-- Records supplied follows --
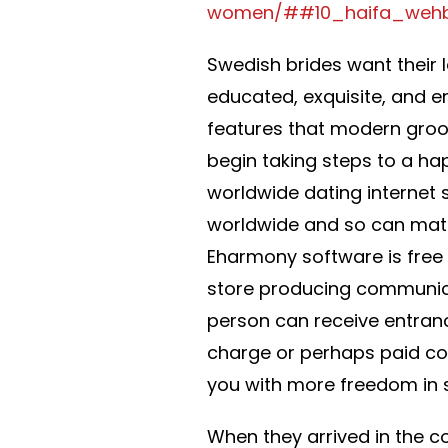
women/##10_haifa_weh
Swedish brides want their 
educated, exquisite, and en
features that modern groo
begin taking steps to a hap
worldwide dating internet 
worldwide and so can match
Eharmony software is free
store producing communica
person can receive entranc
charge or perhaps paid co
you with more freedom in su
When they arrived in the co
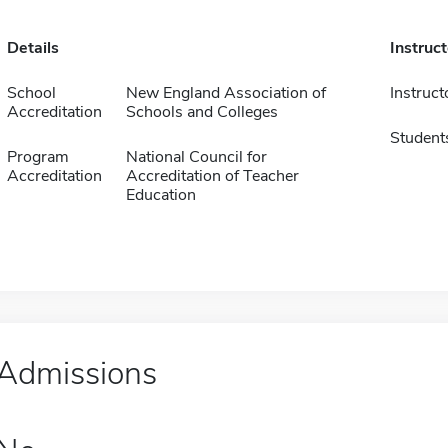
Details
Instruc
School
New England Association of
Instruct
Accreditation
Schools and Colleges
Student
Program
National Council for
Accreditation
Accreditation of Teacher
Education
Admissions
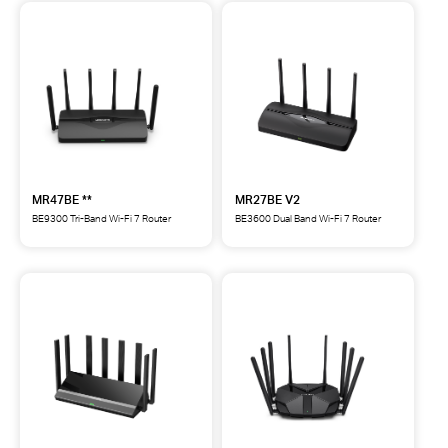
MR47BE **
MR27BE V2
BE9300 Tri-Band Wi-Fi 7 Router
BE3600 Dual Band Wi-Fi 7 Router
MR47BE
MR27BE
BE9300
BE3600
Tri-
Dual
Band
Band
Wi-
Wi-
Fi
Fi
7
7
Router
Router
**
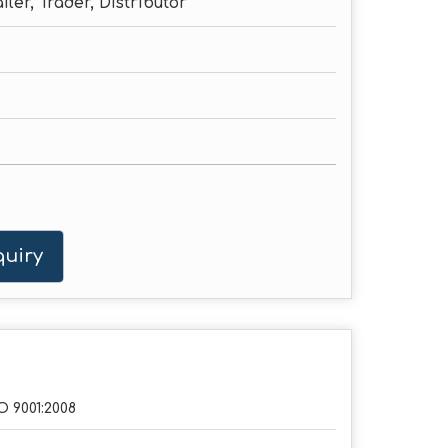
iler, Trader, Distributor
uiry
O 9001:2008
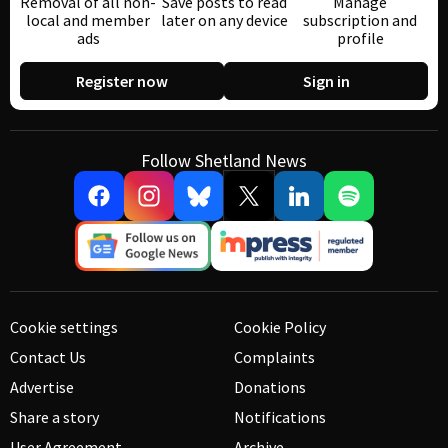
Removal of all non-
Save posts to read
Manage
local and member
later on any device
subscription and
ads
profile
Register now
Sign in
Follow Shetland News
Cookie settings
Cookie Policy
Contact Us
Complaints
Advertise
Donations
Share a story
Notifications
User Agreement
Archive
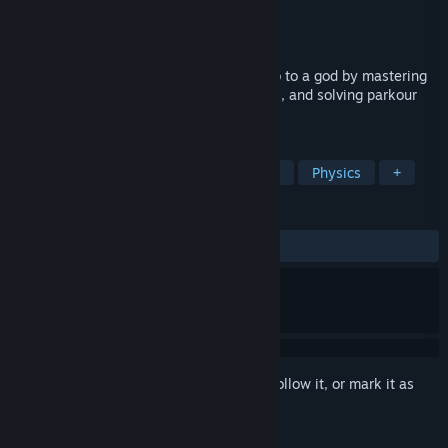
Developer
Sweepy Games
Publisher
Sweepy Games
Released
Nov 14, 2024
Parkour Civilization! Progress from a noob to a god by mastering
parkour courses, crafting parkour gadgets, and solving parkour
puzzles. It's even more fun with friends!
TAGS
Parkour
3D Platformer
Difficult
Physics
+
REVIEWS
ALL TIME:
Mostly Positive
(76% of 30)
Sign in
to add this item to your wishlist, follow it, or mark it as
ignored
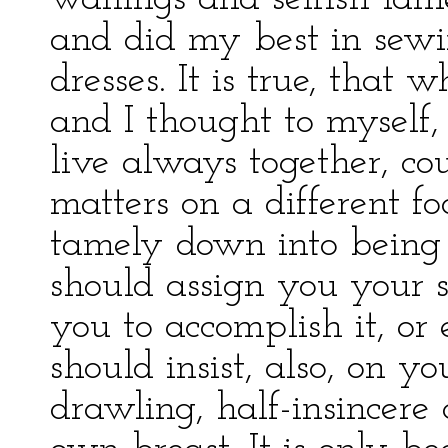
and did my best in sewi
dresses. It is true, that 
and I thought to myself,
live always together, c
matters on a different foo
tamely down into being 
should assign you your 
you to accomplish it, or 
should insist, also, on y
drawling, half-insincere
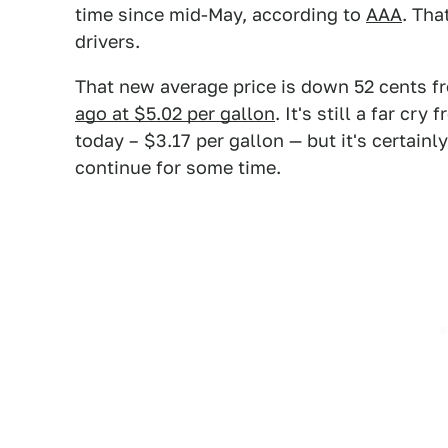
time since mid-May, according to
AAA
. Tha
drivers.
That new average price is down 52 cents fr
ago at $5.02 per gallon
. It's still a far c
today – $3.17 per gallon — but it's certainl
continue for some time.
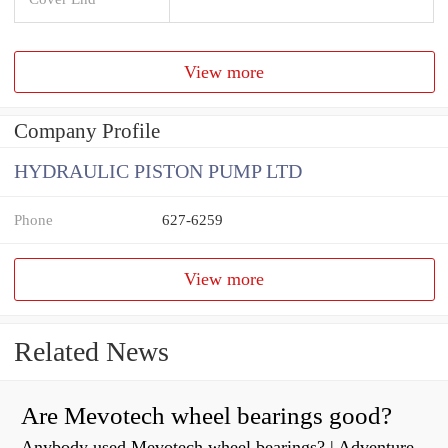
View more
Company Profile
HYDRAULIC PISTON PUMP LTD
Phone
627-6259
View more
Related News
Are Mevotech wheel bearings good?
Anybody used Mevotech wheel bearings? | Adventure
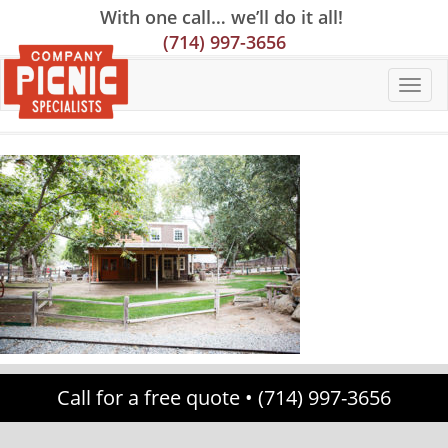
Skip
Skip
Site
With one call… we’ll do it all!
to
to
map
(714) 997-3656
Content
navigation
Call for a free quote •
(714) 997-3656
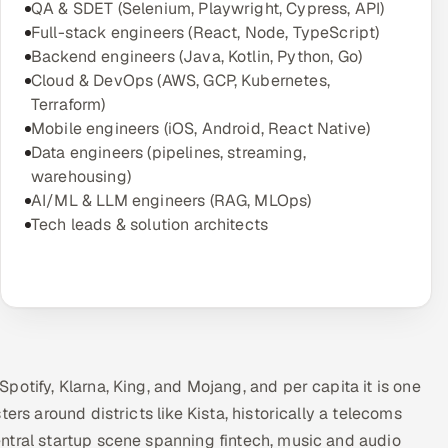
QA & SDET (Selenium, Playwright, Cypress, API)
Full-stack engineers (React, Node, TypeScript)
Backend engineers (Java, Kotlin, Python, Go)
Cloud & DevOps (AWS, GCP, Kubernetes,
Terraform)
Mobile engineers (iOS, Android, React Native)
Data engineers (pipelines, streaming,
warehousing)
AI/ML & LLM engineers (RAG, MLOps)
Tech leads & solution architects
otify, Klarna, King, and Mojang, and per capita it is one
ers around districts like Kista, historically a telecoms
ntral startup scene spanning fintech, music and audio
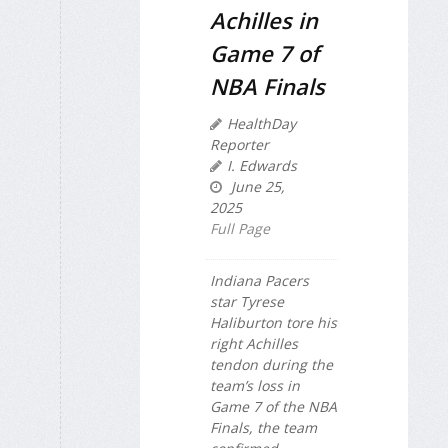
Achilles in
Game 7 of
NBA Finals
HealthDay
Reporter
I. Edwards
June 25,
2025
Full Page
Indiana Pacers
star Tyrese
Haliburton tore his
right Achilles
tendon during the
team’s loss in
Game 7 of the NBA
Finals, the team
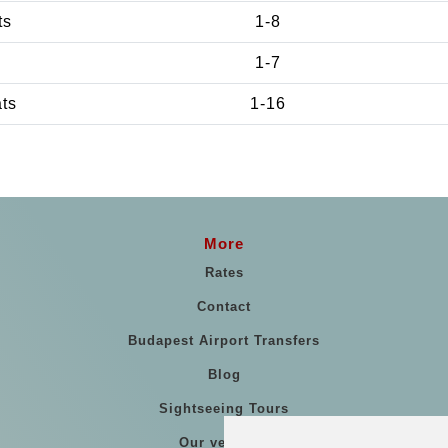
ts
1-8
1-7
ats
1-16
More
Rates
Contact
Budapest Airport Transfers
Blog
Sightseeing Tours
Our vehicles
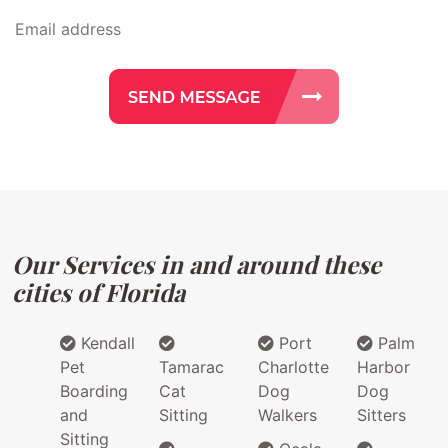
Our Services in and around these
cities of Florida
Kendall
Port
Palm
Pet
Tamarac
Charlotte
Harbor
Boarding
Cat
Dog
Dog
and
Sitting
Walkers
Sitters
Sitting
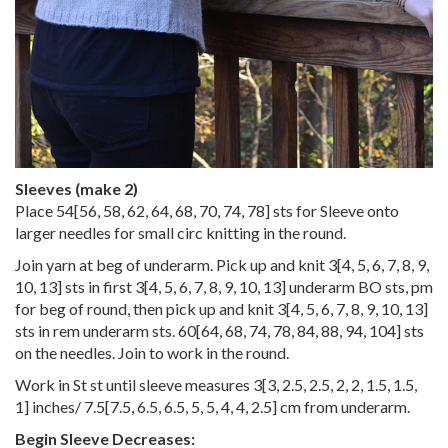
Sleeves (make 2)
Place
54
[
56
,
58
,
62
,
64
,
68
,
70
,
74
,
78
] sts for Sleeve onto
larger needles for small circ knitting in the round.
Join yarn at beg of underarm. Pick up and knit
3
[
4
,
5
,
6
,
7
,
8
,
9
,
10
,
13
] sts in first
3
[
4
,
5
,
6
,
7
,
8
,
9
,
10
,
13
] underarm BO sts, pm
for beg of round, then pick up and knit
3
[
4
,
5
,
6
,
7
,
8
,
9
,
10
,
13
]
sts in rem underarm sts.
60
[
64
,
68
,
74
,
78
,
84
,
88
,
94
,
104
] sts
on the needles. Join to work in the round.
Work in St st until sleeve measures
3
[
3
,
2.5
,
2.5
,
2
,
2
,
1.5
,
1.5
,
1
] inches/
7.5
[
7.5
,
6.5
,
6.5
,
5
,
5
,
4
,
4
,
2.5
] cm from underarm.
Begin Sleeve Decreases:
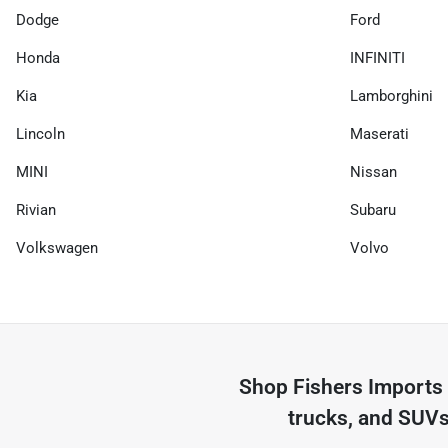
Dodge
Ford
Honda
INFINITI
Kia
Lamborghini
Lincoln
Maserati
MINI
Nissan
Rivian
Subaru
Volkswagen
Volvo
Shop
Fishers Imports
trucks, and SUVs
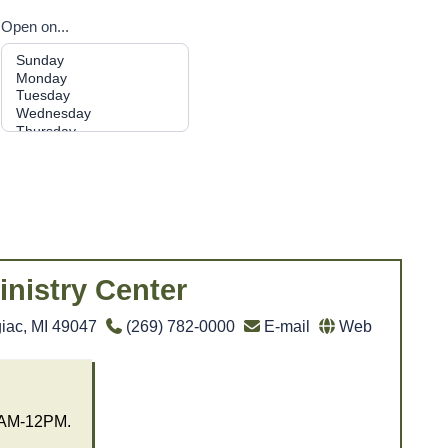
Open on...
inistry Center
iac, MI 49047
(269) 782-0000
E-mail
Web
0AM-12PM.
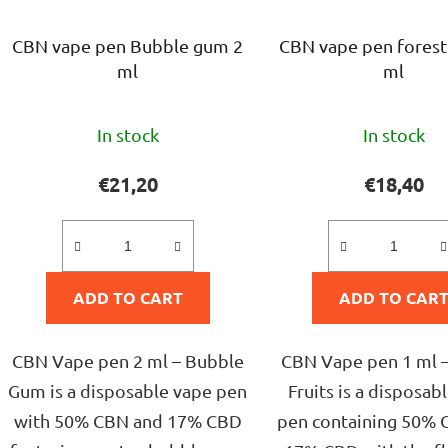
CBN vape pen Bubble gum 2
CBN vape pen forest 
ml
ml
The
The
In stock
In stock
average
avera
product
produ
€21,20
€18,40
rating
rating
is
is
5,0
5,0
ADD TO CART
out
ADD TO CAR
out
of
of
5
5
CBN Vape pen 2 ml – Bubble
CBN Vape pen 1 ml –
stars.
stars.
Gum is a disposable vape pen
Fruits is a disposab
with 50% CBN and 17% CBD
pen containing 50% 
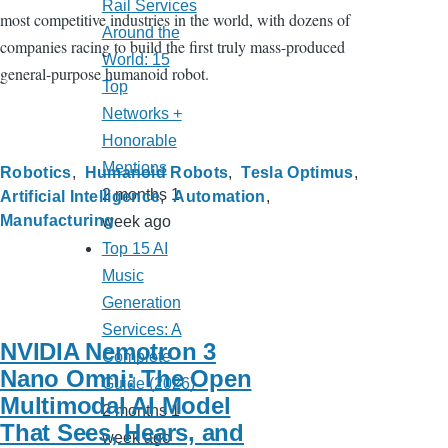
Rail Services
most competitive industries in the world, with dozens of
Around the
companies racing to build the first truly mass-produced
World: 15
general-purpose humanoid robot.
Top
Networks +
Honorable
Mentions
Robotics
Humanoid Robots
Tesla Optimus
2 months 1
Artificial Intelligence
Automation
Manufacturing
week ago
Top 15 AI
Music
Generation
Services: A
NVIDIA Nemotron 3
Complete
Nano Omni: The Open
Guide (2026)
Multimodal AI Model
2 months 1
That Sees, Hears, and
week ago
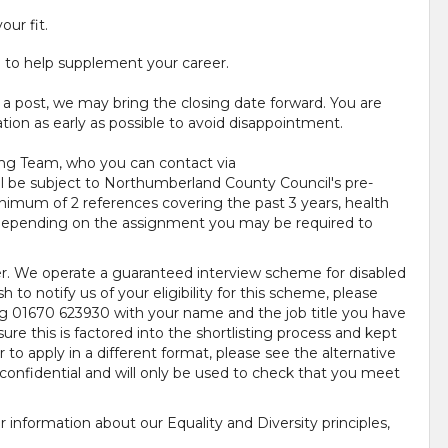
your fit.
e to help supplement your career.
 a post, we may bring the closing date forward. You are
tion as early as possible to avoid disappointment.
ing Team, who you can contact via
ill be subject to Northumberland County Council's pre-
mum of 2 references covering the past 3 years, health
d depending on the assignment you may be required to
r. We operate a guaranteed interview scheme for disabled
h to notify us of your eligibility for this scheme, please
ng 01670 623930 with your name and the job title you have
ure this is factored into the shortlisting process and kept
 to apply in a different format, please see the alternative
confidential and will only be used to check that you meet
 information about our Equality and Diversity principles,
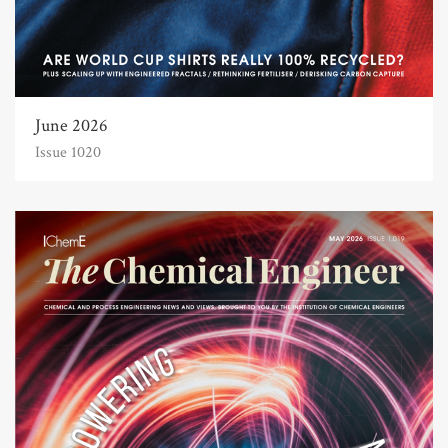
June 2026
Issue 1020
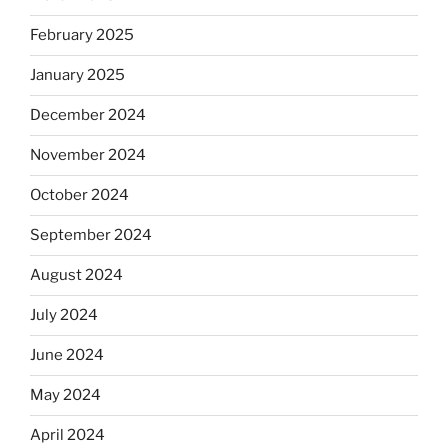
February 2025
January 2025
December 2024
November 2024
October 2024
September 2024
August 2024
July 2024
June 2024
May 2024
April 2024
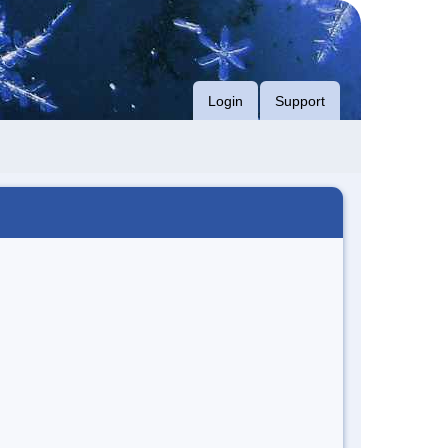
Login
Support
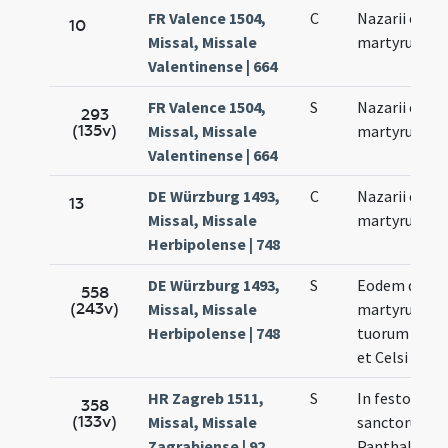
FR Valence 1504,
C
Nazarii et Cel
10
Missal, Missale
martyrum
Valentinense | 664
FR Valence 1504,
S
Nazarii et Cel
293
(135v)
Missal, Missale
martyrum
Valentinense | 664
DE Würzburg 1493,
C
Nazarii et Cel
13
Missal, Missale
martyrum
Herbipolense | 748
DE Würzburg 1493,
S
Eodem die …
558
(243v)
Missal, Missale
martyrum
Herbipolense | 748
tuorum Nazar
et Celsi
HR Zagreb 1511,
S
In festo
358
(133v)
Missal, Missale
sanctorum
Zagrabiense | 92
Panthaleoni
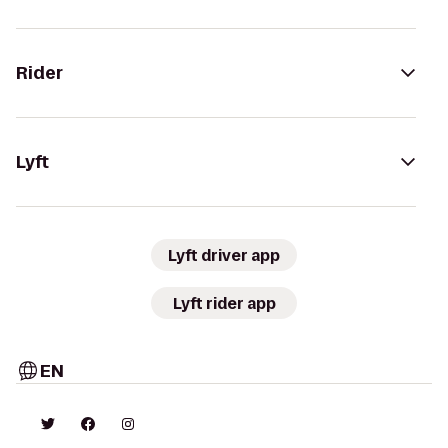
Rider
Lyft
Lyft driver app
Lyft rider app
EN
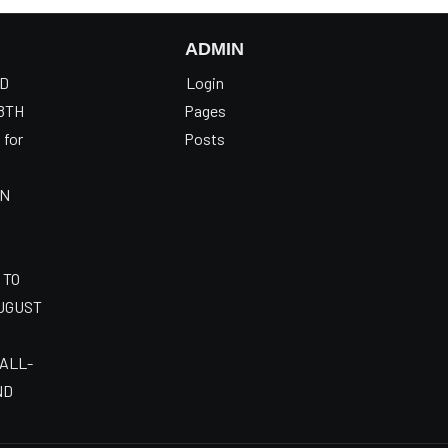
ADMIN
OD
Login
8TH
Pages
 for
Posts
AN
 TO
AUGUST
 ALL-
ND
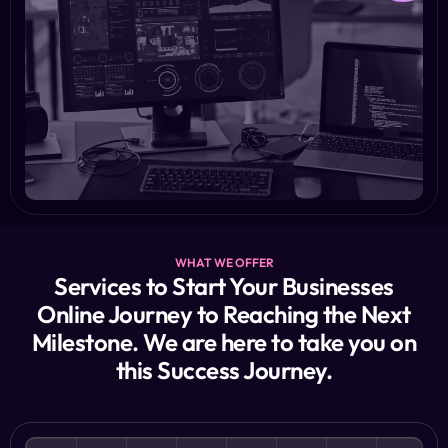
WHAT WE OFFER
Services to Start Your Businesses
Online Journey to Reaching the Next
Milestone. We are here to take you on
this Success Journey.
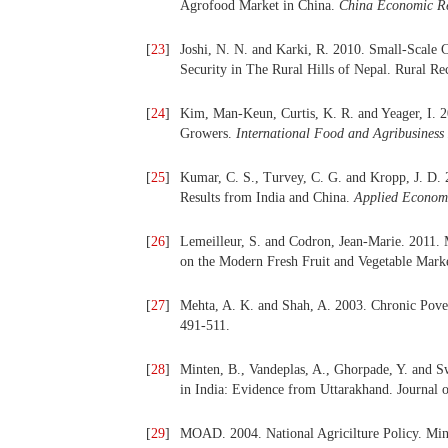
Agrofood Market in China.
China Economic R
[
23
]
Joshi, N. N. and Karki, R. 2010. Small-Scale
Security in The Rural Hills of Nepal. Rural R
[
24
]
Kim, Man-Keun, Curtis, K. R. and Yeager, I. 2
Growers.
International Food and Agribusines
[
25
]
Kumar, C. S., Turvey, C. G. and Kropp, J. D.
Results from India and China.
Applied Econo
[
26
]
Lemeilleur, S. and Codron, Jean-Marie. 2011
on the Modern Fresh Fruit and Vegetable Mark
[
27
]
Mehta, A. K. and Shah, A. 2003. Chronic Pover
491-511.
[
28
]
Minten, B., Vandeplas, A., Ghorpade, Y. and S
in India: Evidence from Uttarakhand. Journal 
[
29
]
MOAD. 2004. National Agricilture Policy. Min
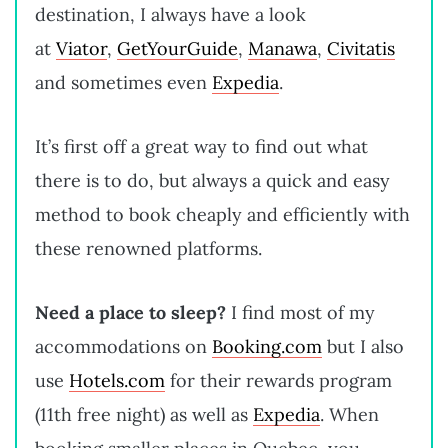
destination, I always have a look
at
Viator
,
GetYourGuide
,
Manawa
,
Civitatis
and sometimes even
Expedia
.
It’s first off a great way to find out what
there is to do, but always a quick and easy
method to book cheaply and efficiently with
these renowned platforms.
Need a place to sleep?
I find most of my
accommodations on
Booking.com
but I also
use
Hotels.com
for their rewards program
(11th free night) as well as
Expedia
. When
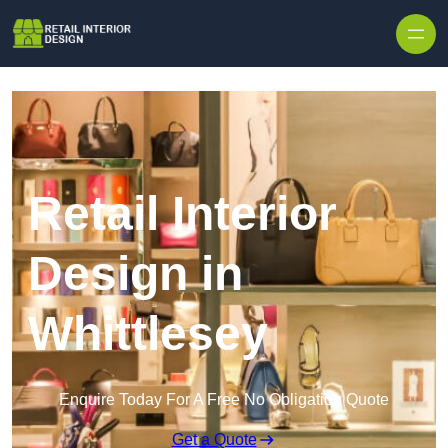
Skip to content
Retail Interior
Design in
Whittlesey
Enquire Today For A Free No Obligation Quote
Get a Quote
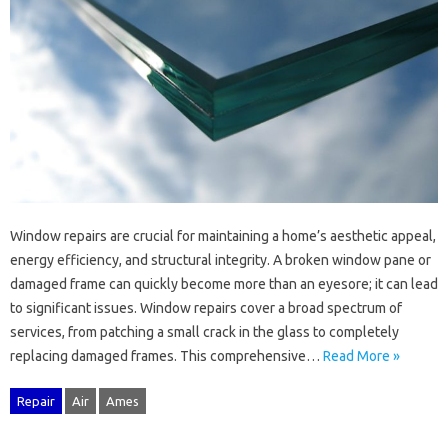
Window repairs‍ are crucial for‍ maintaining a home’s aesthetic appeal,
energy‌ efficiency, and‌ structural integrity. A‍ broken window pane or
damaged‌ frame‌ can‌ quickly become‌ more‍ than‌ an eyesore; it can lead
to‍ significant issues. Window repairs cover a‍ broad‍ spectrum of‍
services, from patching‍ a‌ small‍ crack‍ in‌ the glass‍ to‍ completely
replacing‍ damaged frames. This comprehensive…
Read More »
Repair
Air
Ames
-- Records supplied concluded --
### Task details
Go through the lines above. Select every one that has the string "always".

### Exercise result
live always together, c
destination, I always have a look
there is to do, but always a quick and easy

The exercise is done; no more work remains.